ATI LPN
PN ATI Capstone Proctored Comprehensive Assessment Form B
1. A nurse is caring for a client who has been prescribed methadone. Which of the following client statements indicates a need for further teaching?
- A. I understand methadone slows my breathing.
- B. I understand methadone may cause me to have trouble sleeping.
- C. I will avoid alcohol while I’m taking this medication.
- D. I’ll change positions slowly, especially when standing.
Correct answer: B
Rationale: The correct answer is B because methadone typically causes sedation and respiratory depression, not trouble sleeping. The statement about trouble sleeping indicates a need for further teaching. Choices A, C, and D are incorrect because understanding that methadone slows breathing, avoiding alcohol while taking the medication, and changing positions slowly to prevent dizziness are all appropriate client statements when prescribed methadone.
2. A nurse should teach which of the following clients requiring crutches about how to use a three-point gait?
- A. A client who is able to bear full weight on both lower extremities.
- B. A client who has bilateral leg braces due to paralysis of the lower extremities.
- C. A client who has a right femur fracture with no weight bearing on the affected leg.
- D. A client who has bilateral knee replacements with partial weight bearing on both legs.
Correct answer: C
Rationale: The correct answer is C because a three-point gait is used when the client can bear full weight on one foot and uses crutches and the uninvolved leg to ambulate. Choices A, B, and D are incorrect because they do not meet the criteria for using a three-point gait. Choice A states that the client can bear full weight on both lower extremities, which does not require a three-point gait. Choice B mentions bilateral leg braces due to paralysis, which would not involve using a three-point gait. Choice D describes a client with bilateral knee replacements with partial weight bearing, which also does not align with the use of a three-point gait.
3. A nurse is caring for an older adult patient who is disoriented and has a history of falls. What actions should the nurse take?
- A. Place the bed in the lowest position, instruct the patient to remain in bed, ensure the bedside table is within reach.
- B. Instruct the patient to use the call light, apply an ambulation alarm to the patient’s leg, check on the patient hourly.
- C. Assign a sitter to monitor the patient, raise the bed rails, provide the patient with a call button.
- D. Check on the patient every two hours, provide verbal reminders to use the call light, lock the bed wheels.
Correct answer: B
Rationale: In this scenario, the correct actions for the nurse to take involve ensuring patient safety and fall prevention measures. Choice B is the correct answer because instructing the patient to use the call light allows them to signal for help, applying an ambulation alarm helps detect movement, and checking on the patient hourly increases monitoring frequency. These actions are essential for preventing falls in a disoriented patient with a history of falls.
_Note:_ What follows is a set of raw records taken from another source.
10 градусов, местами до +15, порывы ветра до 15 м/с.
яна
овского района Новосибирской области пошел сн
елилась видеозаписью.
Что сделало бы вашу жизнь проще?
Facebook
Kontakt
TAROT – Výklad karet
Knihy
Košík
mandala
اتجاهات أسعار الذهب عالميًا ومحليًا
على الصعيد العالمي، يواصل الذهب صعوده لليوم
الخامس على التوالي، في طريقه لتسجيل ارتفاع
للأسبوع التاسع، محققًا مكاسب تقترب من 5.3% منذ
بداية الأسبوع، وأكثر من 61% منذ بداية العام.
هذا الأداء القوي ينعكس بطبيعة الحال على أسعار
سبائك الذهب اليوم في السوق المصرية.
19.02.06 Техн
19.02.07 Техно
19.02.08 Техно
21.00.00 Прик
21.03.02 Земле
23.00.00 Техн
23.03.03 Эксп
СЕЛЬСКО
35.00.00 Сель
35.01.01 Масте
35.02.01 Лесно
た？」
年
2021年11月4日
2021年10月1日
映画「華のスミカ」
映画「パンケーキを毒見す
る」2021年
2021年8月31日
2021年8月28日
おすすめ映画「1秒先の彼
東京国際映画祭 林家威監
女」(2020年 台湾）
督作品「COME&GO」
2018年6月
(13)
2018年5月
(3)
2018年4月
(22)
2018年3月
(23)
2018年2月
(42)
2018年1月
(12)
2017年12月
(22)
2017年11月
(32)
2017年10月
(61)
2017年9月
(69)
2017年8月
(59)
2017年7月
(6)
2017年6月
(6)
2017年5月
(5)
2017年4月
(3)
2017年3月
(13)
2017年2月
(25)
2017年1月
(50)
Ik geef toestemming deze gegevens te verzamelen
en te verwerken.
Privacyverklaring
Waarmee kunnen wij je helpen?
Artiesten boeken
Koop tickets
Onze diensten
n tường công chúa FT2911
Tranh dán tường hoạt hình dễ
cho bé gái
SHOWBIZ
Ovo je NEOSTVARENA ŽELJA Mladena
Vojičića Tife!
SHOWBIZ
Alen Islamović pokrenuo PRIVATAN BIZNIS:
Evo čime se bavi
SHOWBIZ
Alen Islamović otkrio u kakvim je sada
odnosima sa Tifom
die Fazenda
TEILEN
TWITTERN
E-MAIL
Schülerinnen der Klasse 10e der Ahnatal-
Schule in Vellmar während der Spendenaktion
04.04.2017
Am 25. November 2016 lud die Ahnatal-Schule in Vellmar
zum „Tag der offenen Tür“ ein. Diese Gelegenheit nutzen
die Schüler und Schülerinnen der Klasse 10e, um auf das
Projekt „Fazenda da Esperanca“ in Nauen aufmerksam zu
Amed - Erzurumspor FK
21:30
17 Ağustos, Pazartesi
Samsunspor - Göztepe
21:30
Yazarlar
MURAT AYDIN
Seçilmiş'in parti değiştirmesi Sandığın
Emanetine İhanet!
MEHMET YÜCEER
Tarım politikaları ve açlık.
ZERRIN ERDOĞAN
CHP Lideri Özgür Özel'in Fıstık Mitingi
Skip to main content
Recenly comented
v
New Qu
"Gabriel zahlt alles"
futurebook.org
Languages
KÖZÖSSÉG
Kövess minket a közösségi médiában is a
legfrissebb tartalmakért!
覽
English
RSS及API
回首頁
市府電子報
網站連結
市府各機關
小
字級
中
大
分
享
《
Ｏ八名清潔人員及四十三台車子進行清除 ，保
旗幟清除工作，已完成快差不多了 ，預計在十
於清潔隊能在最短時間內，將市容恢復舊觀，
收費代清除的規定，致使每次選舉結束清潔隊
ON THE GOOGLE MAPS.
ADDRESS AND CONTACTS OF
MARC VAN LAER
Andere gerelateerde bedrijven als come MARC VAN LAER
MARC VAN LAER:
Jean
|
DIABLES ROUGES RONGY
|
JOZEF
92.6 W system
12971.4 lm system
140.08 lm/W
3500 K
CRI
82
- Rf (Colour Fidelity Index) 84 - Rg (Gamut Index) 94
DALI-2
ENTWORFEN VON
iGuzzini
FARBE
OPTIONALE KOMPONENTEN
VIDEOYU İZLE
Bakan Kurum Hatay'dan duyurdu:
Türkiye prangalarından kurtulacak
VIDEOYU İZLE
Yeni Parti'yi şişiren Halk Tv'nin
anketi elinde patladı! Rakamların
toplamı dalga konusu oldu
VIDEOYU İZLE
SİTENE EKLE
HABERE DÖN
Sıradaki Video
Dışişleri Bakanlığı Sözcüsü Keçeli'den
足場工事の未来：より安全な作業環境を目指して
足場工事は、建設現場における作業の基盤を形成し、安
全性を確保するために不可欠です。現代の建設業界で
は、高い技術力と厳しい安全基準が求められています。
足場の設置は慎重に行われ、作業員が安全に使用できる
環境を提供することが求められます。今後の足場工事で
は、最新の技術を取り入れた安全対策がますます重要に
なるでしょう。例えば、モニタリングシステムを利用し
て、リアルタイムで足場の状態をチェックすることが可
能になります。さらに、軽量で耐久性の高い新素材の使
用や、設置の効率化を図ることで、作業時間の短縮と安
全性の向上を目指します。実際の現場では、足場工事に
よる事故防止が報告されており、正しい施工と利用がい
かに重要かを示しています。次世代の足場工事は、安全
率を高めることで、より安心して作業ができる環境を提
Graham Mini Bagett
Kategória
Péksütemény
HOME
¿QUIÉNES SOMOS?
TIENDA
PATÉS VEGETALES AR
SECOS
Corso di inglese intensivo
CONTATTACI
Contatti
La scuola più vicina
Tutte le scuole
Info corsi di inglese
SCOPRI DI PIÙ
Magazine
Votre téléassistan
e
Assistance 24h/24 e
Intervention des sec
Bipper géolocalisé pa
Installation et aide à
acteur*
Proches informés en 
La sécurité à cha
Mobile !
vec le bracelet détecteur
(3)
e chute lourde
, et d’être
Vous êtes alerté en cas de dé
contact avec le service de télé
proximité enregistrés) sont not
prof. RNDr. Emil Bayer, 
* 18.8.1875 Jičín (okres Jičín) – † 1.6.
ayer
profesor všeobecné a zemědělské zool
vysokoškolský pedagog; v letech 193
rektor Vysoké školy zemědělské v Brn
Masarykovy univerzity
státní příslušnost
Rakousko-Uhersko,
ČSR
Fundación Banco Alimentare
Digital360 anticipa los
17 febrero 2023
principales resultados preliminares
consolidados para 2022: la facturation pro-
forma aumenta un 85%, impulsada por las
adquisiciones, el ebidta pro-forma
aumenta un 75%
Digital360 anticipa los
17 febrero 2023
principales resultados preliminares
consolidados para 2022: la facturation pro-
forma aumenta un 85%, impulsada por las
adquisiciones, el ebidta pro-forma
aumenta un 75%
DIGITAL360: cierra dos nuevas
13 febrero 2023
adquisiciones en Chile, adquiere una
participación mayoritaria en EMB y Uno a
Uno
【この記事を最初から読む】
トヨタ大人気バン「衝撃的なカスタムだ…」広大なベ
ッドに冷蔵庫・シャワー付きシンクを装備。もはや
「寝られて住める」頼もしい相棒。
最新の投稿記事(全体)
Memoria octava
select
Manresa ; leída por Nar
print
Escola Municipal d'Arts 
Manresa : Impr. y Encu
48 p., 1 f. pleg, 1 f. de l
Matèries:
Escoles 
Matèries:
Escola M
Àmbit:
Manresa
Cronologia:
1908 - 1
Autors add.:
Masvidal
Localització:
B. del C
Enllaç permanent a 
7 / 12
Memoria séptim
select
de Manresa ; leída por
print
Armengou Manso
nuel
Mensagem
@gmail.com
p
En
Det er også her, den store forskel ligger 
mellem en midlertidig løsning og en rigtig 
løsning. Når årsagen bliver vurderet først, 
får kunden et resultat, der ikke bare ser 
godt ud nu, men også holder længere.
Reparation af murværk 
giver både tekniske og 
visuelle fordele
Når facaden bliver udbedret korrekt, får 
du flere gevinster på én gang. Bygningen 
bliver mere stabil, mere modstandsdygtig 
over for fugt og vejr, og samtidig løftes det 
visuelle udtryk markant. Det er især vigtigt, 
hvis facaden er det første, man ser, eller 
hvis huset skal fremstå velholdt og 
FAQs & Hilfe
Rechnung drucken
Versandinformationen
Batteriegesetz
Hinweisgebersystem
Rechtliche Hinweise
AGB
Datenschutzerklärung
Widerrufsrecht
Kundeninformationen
Choices A, C, and D are incorrect: A does not provide adequate monitoring or fall prevention measures, C relies solely on assigning a sitter without utilizing technological aids, and D lacks continuous monitoring and specific fall prevention strategies.
4. A postpartum complication a client is at risk for is deep-vein thrombosis. Which of the following factors is strongly associated with this postpartum complication?
- A. Cesarean birth
- B. Vaginal birth
- C. Anemia
- D. Multiparity
Correct answer: A
Rationale: The correct answer is A: Cesarean birth. Cesarean birth doubles the risk for deep-vein thrombosis (DVT) due to immobility and vascular changes associated with surgery. Other risk factors for DVT include smoking, obesity, and a history of thromboembolism. Vaginal birth, anemia, and multiparity are not strongly associated with an increased risk of deep-vein thrombosis postpartum. It is important to educate clients undergoing cesarean birth about the increased risk of DVT and measures to prevent it, such as early ambulation and the use of compression stockings.
5. A charge nurse is planning care for a group of patients on a med-surg unit. What task should the nurse delegate to an assistive personnel?
- A. Measure hourly urinary output for the postoperative patient.
- B. Administer medications to stable patients.
- C. Reinforce patient education.
- D. Initiate a care plan for a new patient.
Correct answer: A
Rationale: The correct answer is A because assistive personnel can be assigned to measure and document urinary output, a routine task within their scope of practice. Administering medications (choice B) requires a higher level of training and should be done by licensed nurses. Reinforcing patient education (choice C) involves providing information and ensuring patient understanding, which is typically done by licensed healthcare providers. Initiating a care plan (choice D) involves critical thinking and assessment skills, which are beyond the scope of practice for assistive personnel.